Hot Start Vignette¶
Imports¶
# basic imports
import os
import pandas as pd
import numpy as np
import IPython
# tcrdist classes
from tcrdist.repertoire import TCRrep
from tcrdist.subset import TCRsubset
from tcrdist.cdr3_motif import TCRMotif
from tcrdist.storage import StoreIOMotif, StoreIOEntropy
# tcrdist functions
from tcrdist import plotting
from tcrdist.mappers import populate_legacy_fields
# scipy functions for clustering
from scipy.spatial import distance
from scipy.cluster.hierarchy import linkage, dendrogram, fcluster
# sklearn functions for low-dimensional embeddings
from sklearn.manifold import TSNE, MDS
# plotnine to allow grammar of graphics plotting akin to R's ggplot2
import plotnine as gg
TCRrep¶
Download repertoire data: (dash.csv 375KB).
| subject | epitope | count | v_a_gene | j_a_gene | cdr3_a_aa | cdr3_a_nucseq | v_b_gene | j_b_gene | cdr3_b_aa | cdr3_b_nucseq | clone_id |
|---|---|---|---|---|---|---|---|---|---|---|---|
| mouse_subject0050 | PA | 2 | TRAV7-3*01 | TRAJ33*01 | CAVSLDSNYQLIW | tgtgcagtgagcctcgatagcaactatcagttgatctgg | TRBV13-1*01 | TRBJ2-3*01 | CASSDFDWGGDAETLYF | tgtgccagcagtgatttcgactggggaggggatgcagaaacgctgtatttt | mouse_tcr0072.clone |
| mouse_subject0050 | PA | 6 | TRAV6D-6*01 | TRAJ56*01 | CALGDRATGGNNKLTF | tgtgctctgggtgacagggctactggaggcaataataagctgactttt | TRBV29*01 | TRBJ1-1*01 | CASSPDRGEVFF | tgtgctagcagtccggacaggggtgaagtcttcttt | mouse_tcr0096.clone |
| mouse_subject0050 | PA | 1 | TRAV6D-6*01 | TRAJ49*01 | CALGSNTGYQNFYF | tgtgctctgggctcgaacacgggttaccagaacttctatttt | TRBV29*01 | TRBJ1-5*01 | CASTGGGAPLF | tgtgctagcacagggggaggggctccgcttttt | mouse_tcr0276.clone |
Calculate pairwise TCR distances between all clones in the repertoire.

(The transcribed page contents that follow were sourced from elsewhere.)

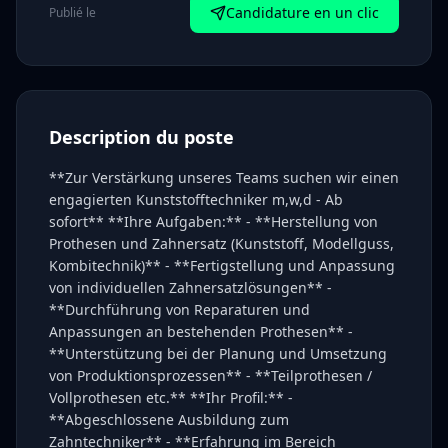
Candidature en un clic
Publié le
Description du poste
**Zur Verstärkung unseres Teams suchen wir einen
engagierten Kunststofftechniker m,w,d - Ab
sofort** **Ihre Aufgaben:** - **Herstellung von
Prothesen und Zahnersatz (Kunststoff, Modellguss,
Kombitechnik)** - **Fertigstellung und Anpassung
von individuellen Zahnersatzlösungen** -
**Durchführung von Reparaturen und
Anpassungen an bestehenden Prothesen** -
**Unterstützung bei der Planung und Umsetzung
von Produktionsprozessen** - **Teilprothesen /
Vollprothesen etc.** **Ihr Profil:** -
**Abgeschlossene Ausbildung zum
Zahntechniker** - **Erfahrung im Bereich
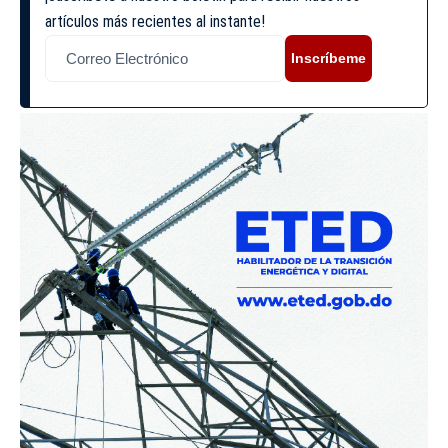
artículos más recientes al instante!
Inscríbeme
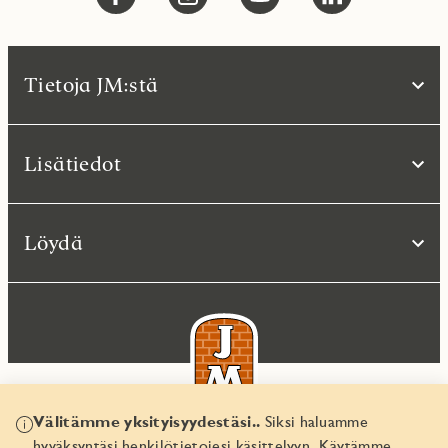
Tietoja JM:stä
Lisätiedot
Löydä
Välitämme yksityisyydestäsi..
Siksi haluamme
hyväksyntäsi henkilötietojesi käsittelyyn. Käytämme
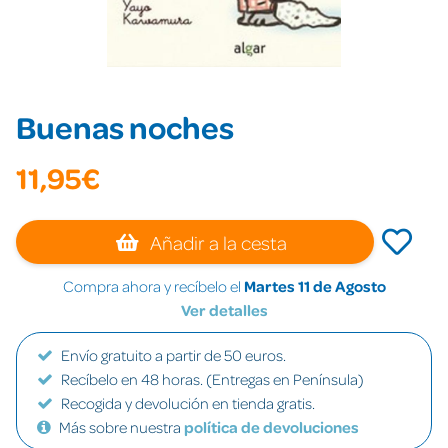
Buenas noches
11,95€
Añadir a la cesta
Compra ahora y recíbelo el
Martes 11 de Agosto
Ver detalles
Envío gratuito a partir de 50 euros.
Recíbelo en 48 horas. (Entregas en Península)
Recogida y devolución en tienda gratis.
Más sobre nuestra
política de devoluciones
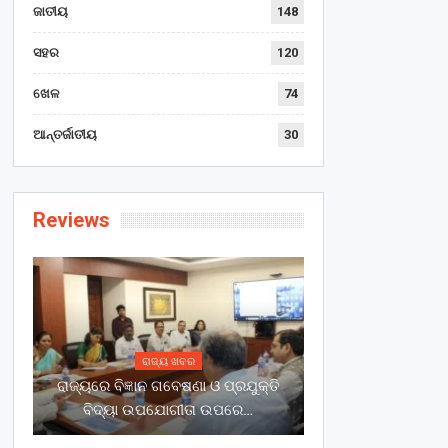
ଜାତୀୟ
148
ସହର
120
ଖେଳ
74
ଆନ୍ତର୍ଜାତୀୟ
30
Reviews
ରାଜ୍ୟ ଖବର
ରାଜ୍ୟରେ ବିଜ୍ଞାନ ଗବେଷଣା ଓ ପ୍ରଯୁକ୍ତି
ବିଦ୍ୟା ଉପଯୋଗୀତା ଉପରେ…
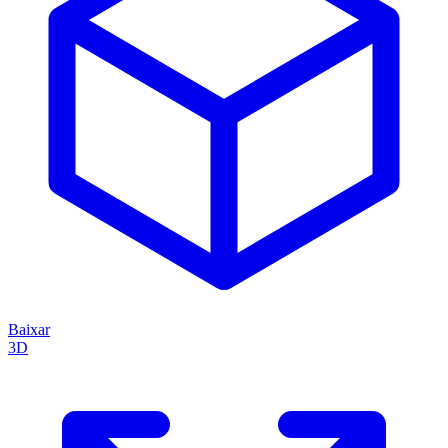
Baixar
3D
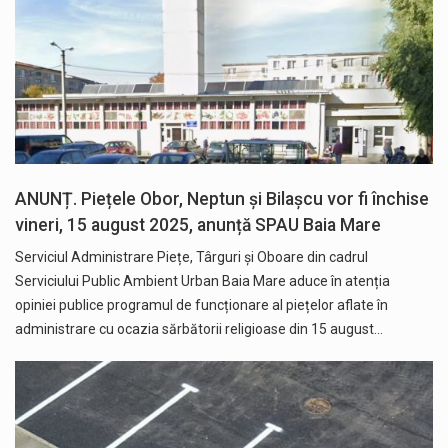
ANUNȚ. Piețele Obor, Neptun și Bilașcu vor fi închise
vineri, 15 august 2025, anunță SPAU Baia Mare
Serviciul Administrare Piețe, Târguri și Oboare din cadrul
Serviciului Public Ambient Urban Baia Mare aduce în atenția
opiniei publice programul de funcționare al piețelor aflate în
administrare cu ocazia sărbătorii religioase din 15 august…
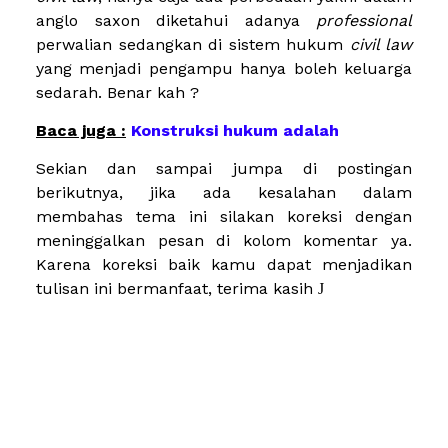
anglo saxon diketahui adanya
professional
perwalian sedangkan di sistem hukum
civil law
yang menjadi pengampu hanya boleh keluarga
sedarah. Benar kah ?
Baca juga :
Konstruksi hukum adalah
Sekian dan sampai jumpa di postingan
berikutnya, jika ada kesalahan dalam
membahas tema ini silakan koreksi dengan
meninggalkan pesan di kolom komentar ya.
Karena koreksi baik kamu dapat menjadikan
tulisan ini bermanfaat, terima kasih
J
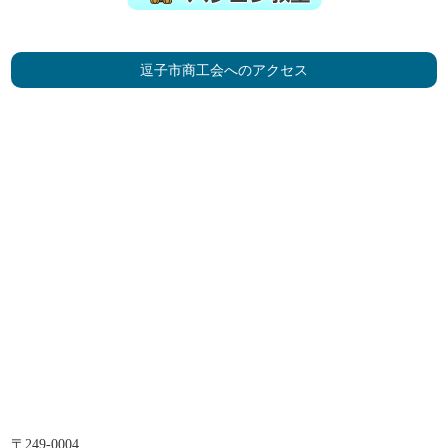
逗子市商工会へのアクセス
〒249-0004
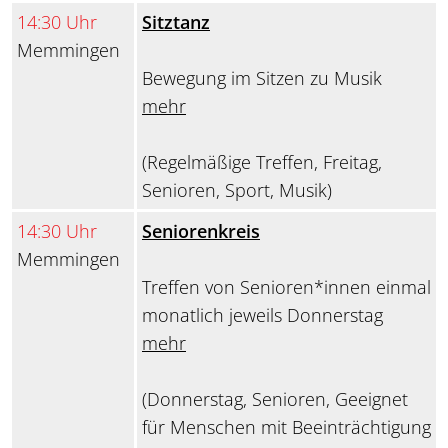
14:30 Uhr
Sitztanz
Memmingen
Bewegung im Sitzen zu Musik
mehr
(Regelmäßige Treffen, Freitag,
Senioren, Sport, Musik)
14:30 Uhr
Seniorenkreis
Memmingen
Treffen von Senioren*innen einmal
monatlich jeweils Donnerstag
mehr
(Donnerstag, Senioren, Geeignet
für Menschen mit Beeinträchtigung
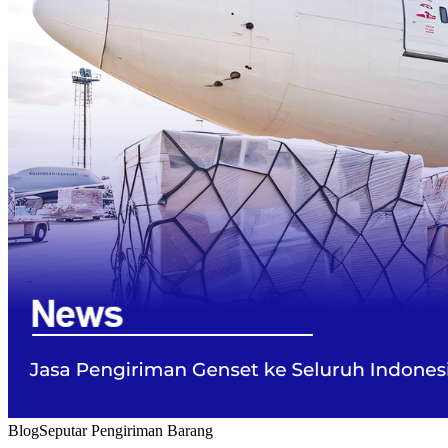
Blog
Seputar Pengiriman Barang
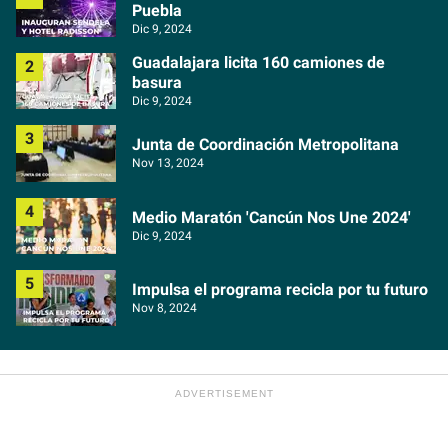
Puebla
Dic 9, 2024
Guadalajara licita 160 camiones de
basura
Dic 9, 2024
Junta de Coordinación Metropolitana
Nov 13, 2024
Medio Maratón 'Cancún Nos Une 2024'
Dic 9, 2024
Impulsa el programa recicla por tu futuro
Nov 8, 2024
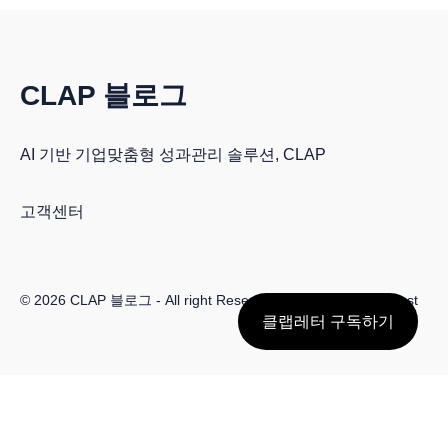
CLAP 블로그
AI 기반 기업맞춤형 성과관리 솔루션, CLAP
고객센터
© 2026
CLAP 블로그
- All right Reserved. Published with
Ghost
클랩레터 구독하기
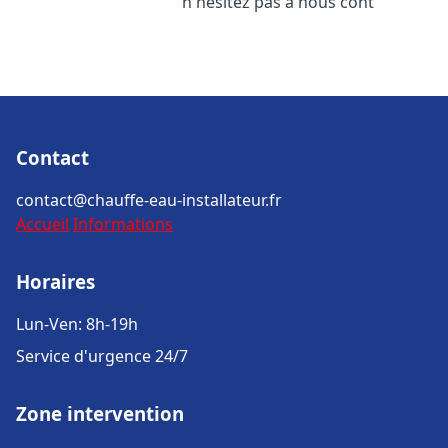
n'hésitez pas à nous cont
Contact
contact@chauffe-eau-installateur.fr
Accueil
Informations
Horaires
Lun-Ven: 8h-19h
Service d'urgence 24/7
Zone intervention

#1 load data, subset to receptors recognizing "PA" epitope
tcrdist2_df = pd.read_csv(os.path.join("dash.csv"))
tcrdist2_df = tcrdist2_df[tcrdist2_df.epitope == "PA"].copy()
#2 create instance of TCRrep class, initializes input as tr.cell_df attribute
tr = TCRrep(cell_df = tcrdist2_df, chains = ['alpha','beta'],organism = "mouse")
#3 Infer CDR1,CDR2,CDR2.5 (a.k.a. phmc) from germline v-genes
tr.infer_cdrs_from_v_gene(chain = 'alpha', imgt_aligned=True)
tr.infer_cdrs_from_v_gene(chain = 'beta', imgt_aligned=True)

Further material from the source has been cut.